Менделеев растерялся, понимая, что встретит возражения по поводу предстоящей поездки от супруги, с которой они только что вели речь на эту тему. Зато Кокорев, понявший его замешательство, тут же поспешил разрядить обстановку:
— Вы, сударыня, не переживайте. Ничего зазорного вашему супругу не предлагаю. Я не какой-нибудь бродяга или там карбонарий, худому не научу. Наоборот, хочу о помощи просить, чтоб разобраться с промыслами моими, а муж ваш, как мне говорили, весьма сведущ в этих делах. Отсюда и подарки, чтоб вас обоих умилостивить, и оплата за труды солидная будет.
— Да чего ж меня о том спрашивать, мое дело — сторона. Он привык все сам решать, желает — расскажет, а нет, то и спрашивать не посмею. Так что решайте дела свои без меня. — И она повернулась, чтоб уйти.
— Физа, тут дело такое, наконец решился сказать о главном Менделеев, — ехать придется… Ненадолго…
— Это куда же? — остановилась она. — На день, два, не больше?
— Да нет, голубушка, на Каспийское море ехать надо, там мои прииски. Может, и вы с нами решитесь? Места на всех хватит. Повар у меня отменный. Правда, вот, на приисках жилье неважное, но что-нибудь придумаем для вас. Решайтесь, мне совсем даже не в тягость будет.
— Нет уж, я дома останусь. Не впервой. Мое слово для него ничего не значит, Я как верная жена дома его ждать буду. Но ему хорошо известно, что у меня после родов здоровье пошатнулось. Вот коль совесть ему позволит, пусть бросает. — Она намеренно обращалась к Кокореву, а не к мужу, отчего тот налился краской и стоял, не произнося ни слова. Когда Феозва вышла, Кокорев развел смущенно руками, произнес негромко:
— С ними, бабами, всегда так: дома сидишь — дело не делается, ущерб один, зато они рады-радехоньки. А лишь шаг за порог сделал, они сразу в крик: на кого бросаешь, не переживу, не вынесу!!! Ну, моя-то попривыкла уже, а для вашей, как погляжу, это впервой. Ничего, и она привыкнет постепенно, — успокоил его Менделеев, хотя сам думал иначе и понимал, предстоит еще выслушать кучу упреков и причитаний от своей любезной супруги.
— Вам решать, — уже открыв дверь и попрощавшись на ходу, бросил Кокорев, — через пару дней извещу о дате отъезда. И скажете, куда коляску за вами присылать. Пока же готовьтесь, берите все, что надо. Жду на моем «Кормильце», не зря так его назвал, — улыбнулся на прощание купец, и ступени заскрипели под его тяжелыми шагами.
Менделеев же, постояв некоторое время, поднял с пола и поставил на кровать портрет Христа и, обратясь к нему, тихо спросил:
— Ну а ты, Спаситель, как бы поступил на моем месте? Дома остался или отправился туда, где ждут и нужен? Знаю, можно не отвечать. Вот и я тем же путем иду и неужели тоже буду в конце его распят, подобно Тебе?
Глава вторая
И он не ошибся. Ему пришлось выдержать серьезный разговор с женой, закончившийся слезами и обещанием наложить на себя руки. Но все это он стойко выдержал и, чтоб как-то успокоить ее, взял у Кокорева аванс за предстоящую работу и почти всю сумму передал Феозве, оставив себе лишь незначительную часть на подарки, которые, как он надеялся, скрасят ее одиночество.

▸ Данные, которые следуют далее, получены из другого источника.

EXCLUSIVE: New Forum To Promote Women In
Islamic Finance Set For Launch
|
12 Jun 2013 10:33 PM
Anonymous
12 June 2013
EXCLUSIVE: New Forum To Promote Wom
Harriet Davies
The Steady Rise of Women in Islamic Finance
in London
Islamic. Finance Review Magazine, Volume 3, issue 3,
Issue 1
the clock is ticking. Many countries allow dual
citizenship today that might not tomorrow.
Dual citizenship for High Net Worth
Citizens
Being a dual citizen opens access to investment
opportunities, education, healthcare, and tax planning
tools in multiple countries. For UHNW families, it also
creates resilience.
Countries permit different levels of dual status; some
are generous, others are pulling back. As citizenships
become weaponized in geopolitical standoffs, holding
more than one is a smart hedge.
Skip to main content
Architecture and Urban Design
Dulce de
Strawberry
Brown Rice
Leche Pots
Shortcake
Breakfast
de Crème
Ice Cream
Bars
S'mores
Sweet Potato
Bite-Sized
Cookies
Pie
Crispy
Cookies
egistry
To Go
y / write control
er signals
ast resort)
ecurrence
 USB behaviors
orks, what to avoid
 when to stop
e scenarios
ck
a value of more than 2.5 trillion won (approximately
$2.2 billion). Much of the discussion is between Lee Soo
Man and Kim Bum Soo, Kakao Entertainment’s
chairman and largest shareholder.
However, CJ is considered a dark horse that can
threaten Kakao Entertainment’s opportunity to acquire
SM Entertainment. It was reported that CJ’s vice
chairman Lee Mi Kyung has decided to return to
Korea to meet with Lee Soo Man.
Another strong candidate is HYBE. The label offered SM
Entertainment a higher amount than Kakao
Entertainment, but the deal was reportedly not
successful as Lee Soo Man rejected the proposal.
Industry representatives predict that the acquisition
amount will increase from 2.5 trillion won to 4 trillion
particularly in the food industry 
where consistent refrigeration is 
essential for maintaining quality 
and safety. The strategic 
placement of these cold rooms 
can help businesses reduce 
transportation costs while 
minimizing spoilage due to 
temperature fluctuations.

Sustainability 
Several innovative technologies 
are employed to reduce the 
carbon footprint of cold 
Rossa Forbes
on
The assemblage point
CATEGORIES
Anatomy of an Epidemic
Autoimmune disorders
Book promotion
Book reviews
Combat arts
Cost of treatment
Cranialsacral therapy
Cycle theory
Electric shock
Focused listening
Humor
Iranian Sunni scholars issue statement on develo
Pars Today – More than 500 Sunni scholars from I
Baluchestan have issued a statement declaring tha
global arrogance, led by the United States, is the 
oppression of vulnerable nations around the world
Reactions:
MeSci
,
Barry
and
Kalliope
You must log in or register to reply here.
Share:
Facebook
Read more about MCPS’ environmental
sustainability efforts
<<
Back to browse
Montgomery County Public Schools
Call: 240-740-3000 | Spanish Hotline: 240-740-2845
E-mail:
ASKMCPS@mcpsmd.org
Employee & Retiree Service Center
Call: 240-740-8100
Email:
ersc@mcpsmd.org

Вместе с Кокоревым и его помощником они добрались до Казани, а там сели на небольшой, но ходкий, как обещал хозяин, пароходик «Кормилец». От нечего делать Менделеев часто выходил покурить на палубу, где к нему почти всегда тут же присоединялся Кокорев. Неизбежно завязывался разговор, часто переходивший в спор, после чего оба расходились по своим каютам, так ни в чем и не уступив один другому, а потому довольные собой и слегка уставшие.

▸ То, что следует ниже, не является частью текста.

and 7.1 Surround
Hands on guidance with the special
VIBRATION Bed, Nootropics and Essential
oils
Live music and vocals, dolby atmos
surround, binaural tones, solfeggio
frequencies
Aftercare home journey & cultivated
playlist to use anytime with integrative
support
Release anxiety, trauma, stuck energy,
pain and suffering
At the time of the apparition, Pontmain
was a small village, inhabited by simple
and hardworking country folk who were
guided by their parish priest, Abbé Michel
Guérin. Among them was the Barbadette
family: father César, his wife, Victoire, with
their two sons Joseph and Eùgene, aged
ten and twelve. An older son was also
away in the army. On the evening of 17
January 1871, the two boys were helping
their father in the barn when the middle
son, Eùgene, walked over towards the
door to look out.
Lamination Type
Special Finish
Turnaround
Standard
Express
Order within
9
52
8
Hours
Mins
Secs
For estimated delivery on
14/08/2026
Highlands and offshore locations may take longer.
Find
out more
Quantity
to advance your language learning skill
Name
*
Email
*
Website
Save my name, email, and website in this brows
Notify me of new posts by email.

— Скажите, Василий Александрович, вот вы все о доходах своих печетесь. Так? — спрашивает Менделеев.
— Правильно, а в убыток-то себе кто нынче такими делами заниматься станет? Потому и пекусь, чтоб не прогореть и по миру побираться не пойти. А вы разве не печетесь? Семью кормить надо, да и самому жить на что-то. Иначе и быть не может. Глупый вопрос задаете, Дмитрий Иванович.